Não fora por religião; não fora por princípios morais; nada disso. Quanto mais pensava, menos entendia. Nada na concepção daquela criança foi digno. Tanta raiva, vingança, sangue, sofrimento, desamor. Desamor. Perdera tudo que julgou amar. Pior: perdera todos que lhe demonstraram amor, sob qualquer forma. Perdas, perdas, perdas. O único ganho que teve, conquistado a ferro e fogo, foi o direto a viver sua vida. Lutou por isso, barganhou com a sorte e a desprezou também. Ignorou limites, transpôs barreiras, criou novos códigos. Venceu em sua teimosia e obstinação. E, ao sair da guerra, levou consigo algo que nunca imaginou: uma vidinha.
Não era pouco. Era um prêmio lindo!!! Uma dádiva e benção. Mas, seu tipo de luta não merecia tal recompensa. Em mais uma de suas atitudes egoístas, se achou merecedora de uma compensação por tudo que perdeu pelo caminho de escuridão pelo qual trilhou.
Cada vez que aqueles olhinhos a olhavam; cada vez que a boquinha perfeitinha sorria, mostrando os dentinhos branquinhos; cada vez que a vozinha balbuciava "mamãe", ela sabia que cometera um crime horrível, trazendo aquela criança para uma vida de incertezas; porém, também sabia que só assim poderia ter esperanças que viver valia algo.

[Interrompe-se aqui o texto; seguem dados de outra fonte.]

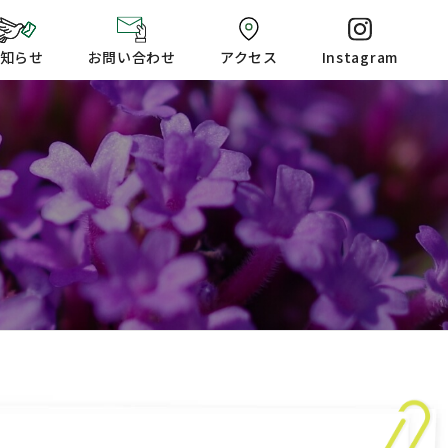
知らせ
お問い合わせ
アクセス
Instagram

Não merecia ser mãe, mas queria com toda a força que tinha, conquistar esse merecimento. Tinha uma dívida para com Anna. Agora, nem sequer sabia se poderia cumprir sua missão. E isto doía.
Ao levantar a cabeça, seus olhos se depararam com dois farois esverdeados apontados para ela. Eram sinais abertos para que suas lágrimas caissem, livres, sem vergonha. Mesmo com o vidro entre elas, a líder e a secretária travaram um diálogo silencioso através de seus olhares. Tudo era muito intenso.
"Então, o amor voltou para provar da minha dor novamente".